Respondí con calma: "No".
"De todos modos, no funcionó", dije, con un sabor amargo en la boca.
Parecía confundido. "¿Qué quieres decir?".
"Si estaba tan bendecido", pregunté, mi voz teñida de una frialdad escalofriante, "¿por qué está muerto?".
Solté una pequeña risa sin humor. Mis ojos estaban tan fríos como el hielo.
Entonces, justo frente a él, tomé el encendedor desechable de la mesita de noche.
Una pequeña llama cobró vida, su luz danzando en mi pálido rostro.
Los ojos de Eduardo se abrieron de par en par por la sorpresa. "Elena, ¿qué estás haciendo?".
Intentó alcanzarme, pero ya era demasiado tarde. Sostuve el reloj contra la llama. La correa de cuero se incendió al instante.
Las cenizas flotaron hacia abajo, como los restos de nuestro amor muerto.
Su mano se congeló en el aire, luego cayó inútilmente a su costado.
Justo en ese momento, la puerta se abrió de nuevo.

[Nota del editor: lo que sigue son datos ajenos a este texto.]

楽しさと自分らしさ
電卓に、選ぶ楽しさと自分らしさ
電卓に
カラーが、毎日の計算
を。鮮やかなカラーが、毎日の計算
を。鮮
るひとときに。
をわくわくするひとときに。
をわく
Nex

La voz dulce y delicada de Karla llenó la habitación. "Damián, cariño, ¿por qué tardas tanto?". Envolvió su brazo alrededor del de Eduardo, presionándose contra él.

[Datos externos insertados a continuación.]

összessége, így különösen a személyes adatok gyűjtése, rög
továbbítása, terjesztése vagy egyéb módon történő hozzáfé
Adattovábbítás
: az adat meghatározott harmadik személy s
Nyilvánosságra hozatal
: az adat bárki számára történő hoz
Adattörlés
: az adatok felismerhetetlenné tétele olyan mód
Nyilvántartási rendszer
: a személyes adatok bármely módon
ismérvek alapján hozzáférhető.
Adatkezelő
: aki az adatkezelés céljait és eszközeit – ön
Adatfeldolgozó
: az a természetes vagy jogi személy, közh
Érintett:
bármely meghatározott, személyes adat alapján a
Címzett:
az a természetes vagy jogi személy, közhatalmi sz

La expresión de Eduardo cambió al instante, la sorpresa fue reemplazada por una mirada suave y amorosa mientras se volvía hacia ella.
"Ya están los resultados", anunció Karla, su rostro radiante de alegría. Sus ojos se dirigieron hacia mí, una sonrisita de superioridad en sus labios.
"Estoy embarazada".
Acarició su vientre aún plano, su voz goteando dulzura. "Parece que la familia Garza tendrá un heredero después de todo".
El aire en la habitación se congeló.
Mis dedos se clavaron en las sábanas.
Embarazada. El momento... había pasado poco más de un mes desde la "muerte" de Eduardo.
Lentamente, levanté la cabeza y miré al hombre con el que me había casado.
Su expresión pasó de la sorpresa a la pura alegría, y luego a una mirada de abrumadora ternura mientras miraba a Karla.
La guio con cuidado hasta una silla, cada uno de sus movimientos lleno de un nuevo sentido de propósito y cuidado.
Karla apoyó la cabeza en su hombro, su voz un suave ronroneo. "¿Ves, Damián? Este es un regalo de Eduardo. Nos está cuidando". Me lanzó una mirada triunfante y afilada.
Sentí una sonrisa curvar mis labios, una cosa extraña y hueca. "Felicidades", dije, mi voz ligera y etérea.
Eduardo finalmente pareció recordar que yo estaba allí. Ayudó a Karla a sentarse, sus movimientos suaves.
Los observé, esta imagen perfecta de una pareja feliz, y no sentí nada más que un vasto y escalofriante vacío. Mi esposo, llorando su propia muerte al comenzar una nueva familia con la prometida de su hermano. Qué absolutamente absurdo.